The most controversial provision in the legislation requires the radiation scanning of cargo containers in more than 600 ports from which ships leave for the U.S. The White House, and other critics, say that the technology isn’t there, that the requirement could disrupt trade and that current procedures including manifest inspections at foreign ports and radiation monitoring in U.S. ports are working well.

Supporters argue that the unthinkable devastation from the detonation of a nuclear device in an American port makes it imperative to scan cargo before it reaches U.S. shores. As a compromise, it was agreed that the Homeland Security secretary can extend the five-year deadline for 100 percent scanning in two-year increments if necessary.

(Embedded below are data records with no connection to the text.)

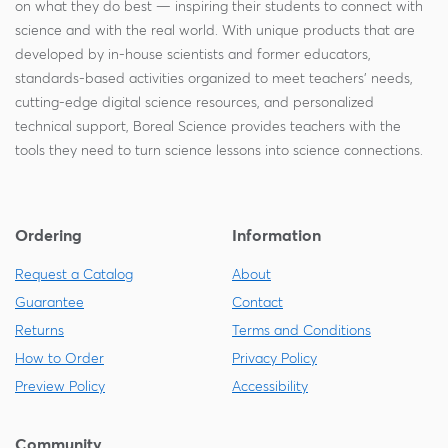
on what they do best — inspiring their students to connect with
science and with the real world. With unique products that are
developed by in-house scientists and former educators,
standards-based activities organized to meet teachers' needs,
cutting-edge digital science resources, and personalized
technical support, Boreal Science provides teachers with the
tools they need to turn science lessons into science connections.
Ordering
Information
Request a Catalog
About
Guarantee
Contact
Returns
Terms and Conditions
How to Order
Privacy Policy
Preview Policy
Accessibility
Community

The White House was also unhappy with a provision that requires total amounts requested and appropriated for the intelligence community to be made public.

I wonder how long Bush will delay before signing the bill — and what kind of signing statements he might attach.  Tony Snow has been so busy disparaging Congress lately that it would be hard to let this kind of achievement go unchallenged, even if it’s supported by the vast majority of Republicans as well as Democrats.